I’m giving up Lent for cake.
Into everyone’s life a little cake must fall; especially on one’s birthday weekend. With my birthright of self-indulgence coming up soon I have decided to forgo my ‘Lent’ challenge for the weekend and bring back the sugar!

Because life is a little sweeter with some sugar in it. Indulge sensibly.

The cake gluttony starts with a chocolate cupcake with Irish cream icing and sugar shamrock on top. It continues tomorrow with a vanilla cupcake and pistachio icing and then culminates in my homemade chocolate stout cake with Irish cream icing and matcha white chocolate shamrock to be eaten on my actual birthday.

Cupcakes are amongst the perfect indulgence food.
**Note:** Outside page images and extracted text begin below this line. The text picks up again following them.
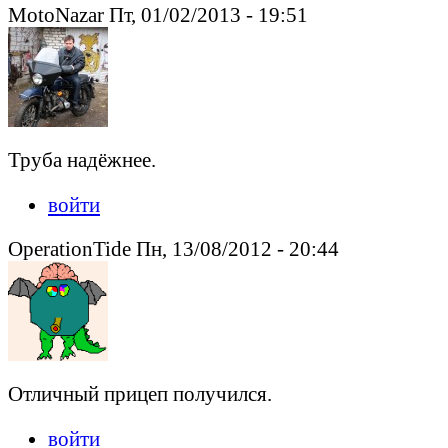
MotoNazar Пт, 01/02/2013 - 19:51
Труба надёжнее.
войти
OperationTide Пн, 13/08/2012 - 20:44
Отличный прицеп получился.
войти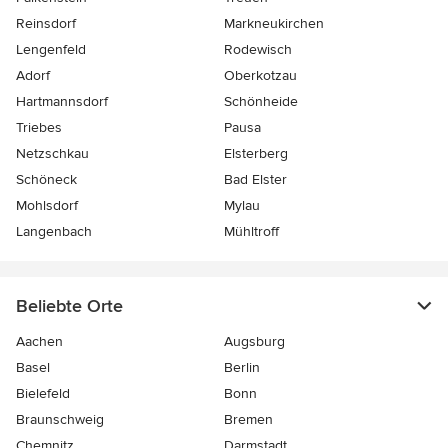
Reinsdorf
Markneukirchen
Lengenfeld
Rodewisch
Adorf
Oberkotzau
Hartmannsdorf
Schönheide
Triebes
Pausa
Netzschkau
Elsterberg
Schöneck
Bad Elster
Mohlsdorf
Mylau
Langenbach
Mühltroff
Beliebte Orte
Aachen
Augsburg
Basel
Berlin
Bielefeld
Bonn
Braunschweig
Bremen
Chemnitz
Darmstadt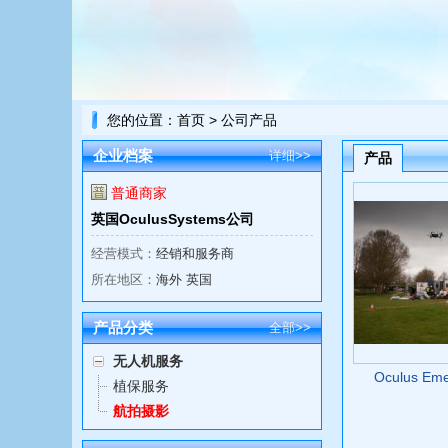
您的位置：
首页
> 公司产品
企业档案
详细>>
产品
普通商家
英国OculusSystems公司
经营模式：
经销和服务商
所在地区：
海外 英国
产品分类
全部>>
无人机服务
Oculus Eme
植保服务
航拍摄影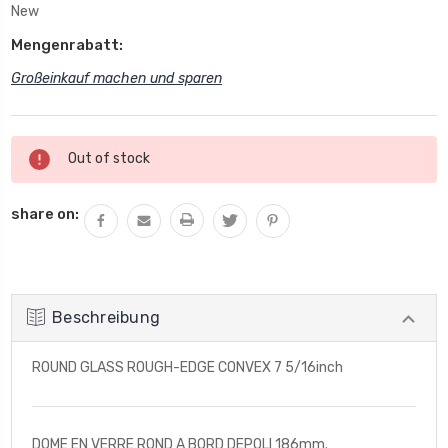
New
Mengenrabatt:
Großeinkauf machen und sparen
Aktueller
Out of stock
Lagerbestand:
share on:
Beschreibung
ROUND GLASS ROUGH-EDGE CONVEX 7 5/16inch
DOME EN VERRE ROND A BORD DEPOLI 186mm.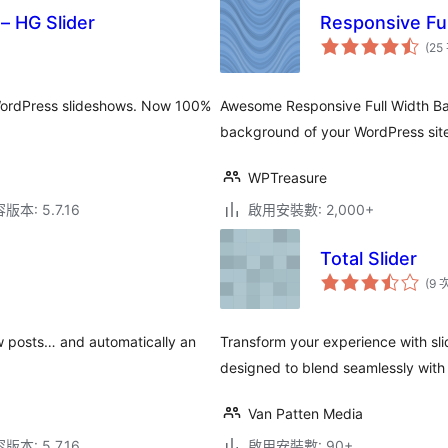
– HG Slider
Responsive Ful
(25
s WordPress slideshows. Now 100%
Awesome Responsive Full Width Back
background of your WordPress sit
WPTreasure
本: 5.7.16
啟用安裝數: 2,000+
Total Slider
(9 
ew posts… and automatically an
Transform your experience with sli
designed to blend seamlessly with
Van Patten Media
本: 5.7.16
啟用安裝數: 90+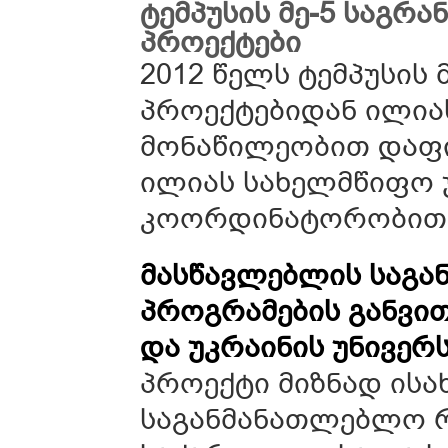
ტემპუსის მე-5 საგრ
პროექტები
2012 წელს ტემპუსის
პროექტებიდან ილია
მონაწილეობით დაფინ
ილიას სახელმწიფო 
კოორდინატორობით
მასწავლებლის საგ
პროგრამების განვი
და უკრაინის უნივერ
პროექტი მიზნად ისა
საგანმანათლებლო 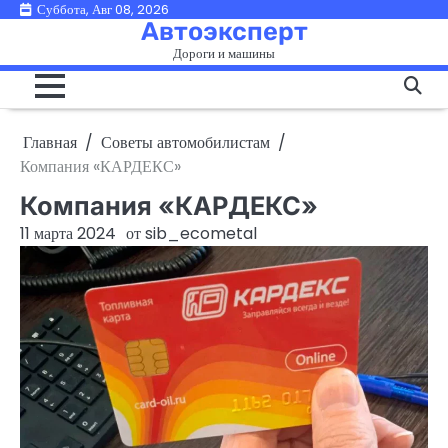
Перейти
Суббота, Авг 08, 2026
Автоэксперт
к
Дороги и машины
содержимому
Главная
Советы автомобилистам
Компания «КАРДЕКС»
Компания «КАРДЕКС»
11 марта 2024
от
sib_ecometal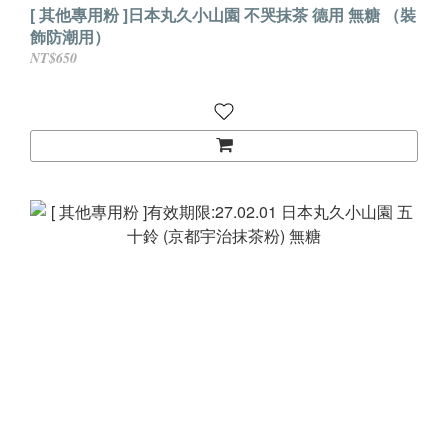
[ 其他專用粉 ]日本丸久小山園 不哭抹茶 德用 無糖 （裝
飾防潮用）
NT$650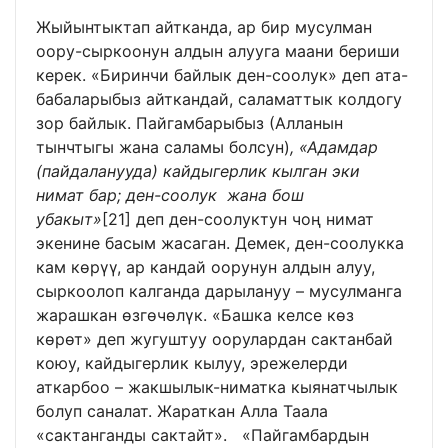
Жыйынтыктап айтканда, ар бир мусулман
оору-сыркоонун алдын алууга маани бериши
керек. «Биринчи байлык ден-соолук» деп ата-
бабаларыбыз айткандай, саламаттык колдогу
зор байлык. Пайгамбарыбыз (Алланын
тынчтыгы жана саламы болсун)
, «Адамдар
(пайдаланууда) кайдыгерлик кылган эки
нимат бар; ден-соолук жана бош
убакыт»
[21]
деп ден-соолуктун чоң нимат
экенине басым жасаган. Демек, ден-соолукка
кам көрүү, ар кандай оорунун алдын алуу,
сыркоолоп калганда дарылануу – мусулманга
жарашкан өзгөчөлүк. «Башка келсе көз
көрөт» деп жугуштуу оорулардан сактанбай
коюу, кайдыгерлик кылуу, эрежелерди
аткарбоо – жакшылык-ниматка кыянатчылык
болуп саналат. Жараткан Алла Таала
«сактанганды сактайт». «Пайгамбардын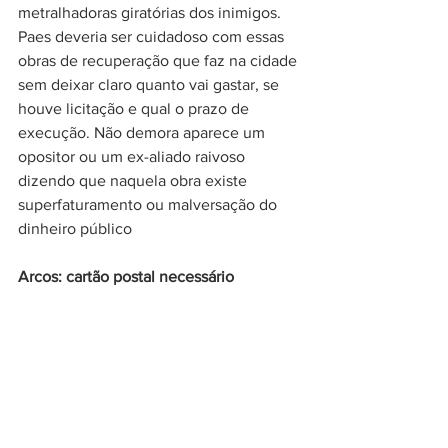
metralhadoras giratórias dos inimigos. 
Paes deveria ser cuidadoso com essas 
obras de recuperação que faz na cidade 
sem deixar claro quanto vai gastar, se 
houve licitação e qual o prazo de 
execução. Não demora aparece um 
opositor ou um ex-aliado raivoso 
dizendo que naquela obra existe 
superfaturamento ou malversação do 
dinheiro público
Arcos: cartão postal necessário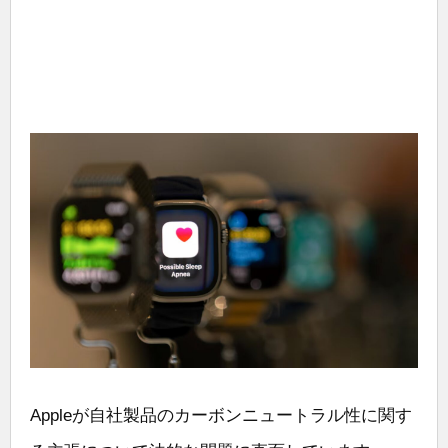
Appleが自社製品のカーボンニュートラル性に関す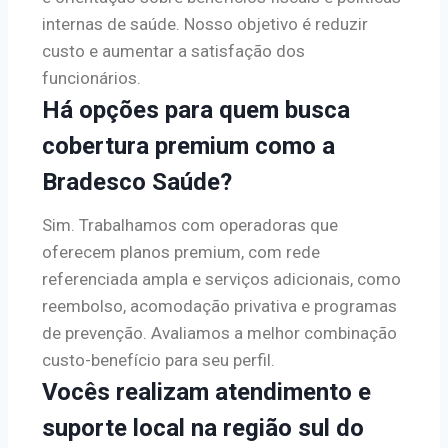
internas de saúde. Nosso objetivo é reduzir
custo e aumentar a satisfação dos
funcionários.
Há opções para quem busca
cobertura premium como a
Bradesco Saúde?
Sim. Trabalhamos com operadoras que
oferecem planos premium, com rede
referenciada ampla e serviços adicionais, como
reembolso, acomodação privativa e programas
de prevenção. Avaliamos a melhor combinação
custo-benefício para seu perfil.
Vocês realizam atendimento e
suporte local na região sul do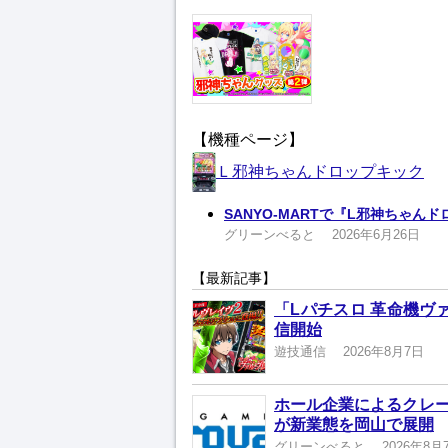
【機種ページ】
Ｌ邪神ちゃんドロップキック
SANYO-MARTで『L邪神ちゃん
グリーンべると
2026年6月26日
【最新記事】
「Lパチスロ 革命機ヴ
信開始
遊技通信
2026年8月7日
ホール企業によるクレ
が新業態を岡山で展開
グリーンべると
2026年8月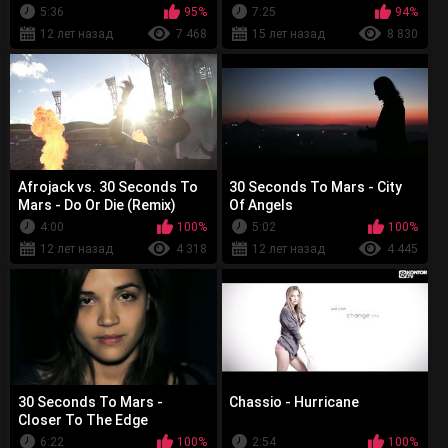
5:36
95%
7:25
94%
12 лет назад
7 468
15 лет назад
8 830
Afrojack vs. 30 Seconds To
30 Seconds To Mars - City
Mars - Do Or Die (Remix)
Of Angels
4:00
100%
5:02
100%
12 лет назад
4 318
12 лет назад
4 445
30 Seconds To Mars -
Chassio - Hurricane
Closer To The Edge
6:22
100%
2:54
100%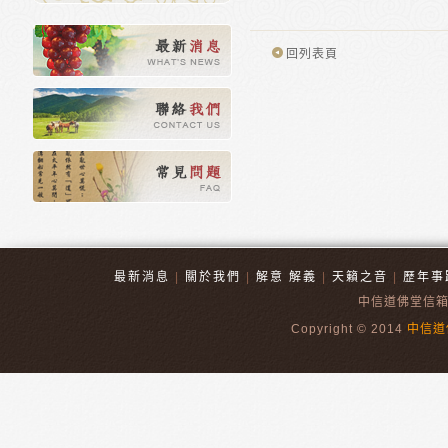
回列表頁
最新消息
|
關於我們
|
解意 解義
|
天籟之音
|
歷年事
中信道佛堂信
Copyright © 2014
中信道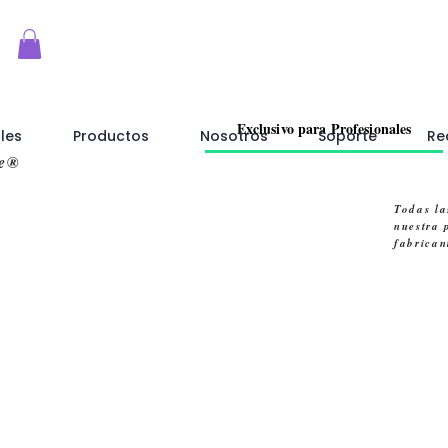
Exclusivo para Profesionales
les
Productos
Nosotros
Soporte
Re
re®
Todas la
nuestra 
fabrican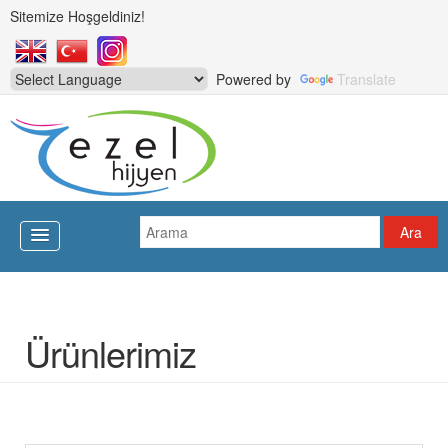
Sitemize Hoşgeldiniz!
Powered by
Translate
Ürünlerimiz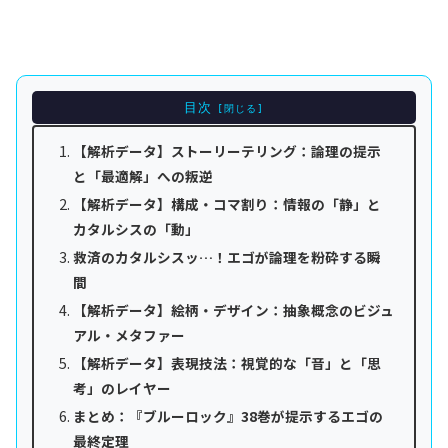
目次
【解析データ】ストーリーテリング：論理の提示
と「最適解」への叛逆
【解析データ】構成・コマ割り：情報の「静」と
カタルシスの「動」
救済のカタルシスッ…！エゴが論理を粉砕する瞬
間
【解析データ】絵柄・デザイン：抽象概念のビジュ
アル・メタファー
【解析データ】表現技法：視覚的な「音」と「思
考」のレイヤー
まとめ：『ブルーロック』38巻が提示するエゴの
最終定理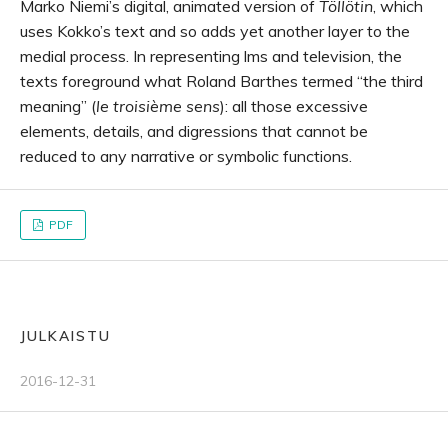
Marko Niemi’s digital, animated version of
Töllötin
, which
uses Kokko’s text and so adds yet another layer to the
medial process. In representing lms and television, the
texts foreground what Roland Barthes termed “the third
meaning” (
le troisième sens
): all those excessive
elements, details, and digressions that cannot be
reduced to any narrative or symbolic functions.
PDF
JULKAISTU
2016-12-31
They can be bite-size or large while still remaining an individual portion. Some portions, though, are excessively large with an extraordinary amount of buttercream icing. I would argue that these are actually two servings of one serving for two people.

Cupcakes allow for a lot of creativity in flavours, are quick and easy to make and loved by just about everyone. Here are some healthy cupcake tips:

  • It takes less than one hour to make cupcakes from scratch. Allow around 15 minutes to measure and mix ingredients and about 20 minutes to bake. Let cupcakes cool at least 5 minutes in the baking pan before removing them to cool completely on a wire rack.
  • Buttercream icing can be made while cupcakes are baking. Make sure the butter/vegan buttery spread is soft when you are ready to mix with the icing sugar,  flavouring (eg. vanilla; citrus zest; peppermint extract) and liquid (eg. milk-dairy/non-dairy; alcohol; orange juice). Before icing the cupcakes, make sure they are completely cooled.
  • Mix wet and dry ingredients separately. When combining, mix until batter is uniform. Be careful not to over mix as it will cause the cupcake to be dense and bread-like.
  • Make sure all ingredients are at room temperature so they will combine better.
  • You can usually reduce the sugar amount by one-third for a lower sugar cupcake. Texture and taste-wise the cupcakes still turn out fine.
  • Use whole wheat pastry flour for a little extra fibre. Anything that helps slow down the blood sugar spike is a welcome thing. And speaking of fibre…
  • Balance the sugar with a generous serving of greens and beans. As always indulging sensibly means treating yourself occasionally with small portions and counter balancing with a healthy diet.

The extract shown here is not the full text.